- **Listed records**
═══

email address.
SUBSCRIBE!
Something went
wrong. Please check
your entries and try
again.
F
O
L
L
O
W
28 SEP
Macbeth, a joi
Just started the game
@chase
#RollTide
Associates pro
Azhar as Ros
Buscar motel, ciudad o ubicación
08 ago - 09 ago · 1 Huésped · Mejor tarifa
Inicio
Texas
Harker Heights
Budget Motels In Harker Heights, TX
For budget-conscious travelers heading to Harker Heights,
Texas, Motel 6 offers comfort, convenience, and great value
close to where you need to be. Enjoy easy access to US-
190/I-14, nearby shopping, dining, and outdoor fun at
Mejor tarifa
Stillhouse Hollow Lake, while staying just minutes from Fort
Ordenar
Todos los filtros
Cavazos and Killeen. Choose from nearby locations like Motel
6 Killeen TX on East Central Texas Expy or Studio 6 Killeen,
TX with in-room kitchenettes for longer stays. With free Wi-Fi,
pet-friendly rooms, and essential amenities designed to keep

═══

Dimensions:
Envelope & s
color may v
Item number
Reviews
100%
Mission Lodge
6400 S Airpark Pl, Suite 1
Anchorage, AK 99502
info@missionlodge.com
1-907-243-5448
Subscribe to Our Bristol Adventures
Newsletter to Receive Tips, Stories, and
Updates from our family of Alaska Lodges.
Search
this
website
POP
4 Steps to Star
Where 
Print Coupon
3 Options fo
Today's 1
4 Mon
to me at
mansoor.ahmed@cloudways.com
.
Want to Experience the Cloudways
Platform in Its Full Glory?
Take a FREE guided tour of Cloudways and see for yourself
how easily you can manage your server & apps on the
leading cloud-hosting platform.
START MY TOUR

═══

- **Problem details**
Return word for word the lines above from the line with "email address." to the line with "pet-friendly rooms, and", including both and leaving out all others.

- **Exercise output**
email address.
SUBSCRIBE!
Something went
wrong. Please check
your entries and try
again.
F
O
L
L
O
W
28 SEP
Macbeth, a joi
Just started the game
@chase
#RollTide
Associates pro
Azhar as Ros
Buscar motel, ciudad o ubicación
08 ago - 09 ago · 1 Huésped · Mejor tarifa
Inicio
Texas
Harker Heights
Budget Motels In Harker Heights, TX
For budget-conscious travelers heading to Harker Heights,
Texas, Motel 6 offers comfort, convenience, and great value
close to where you need to be. Enjoy easy access to US-
190/I-14, nearby shopping, dining, and outdoor fun at
Mejor tarifa
Stillhouse Hollow Lake, while staying just minutes from Fort
Ordenar
Todos los filtros
Cavazos and Killeen. Choose from nearby locations like Motel
6 Killeen TX on East Central Texas Expy or Studio 6 Killeen,
TX with in-room kitchenettes for longer stays. With free Wi-Fi,
pet-friendly rooms, and essential amenities designed to keep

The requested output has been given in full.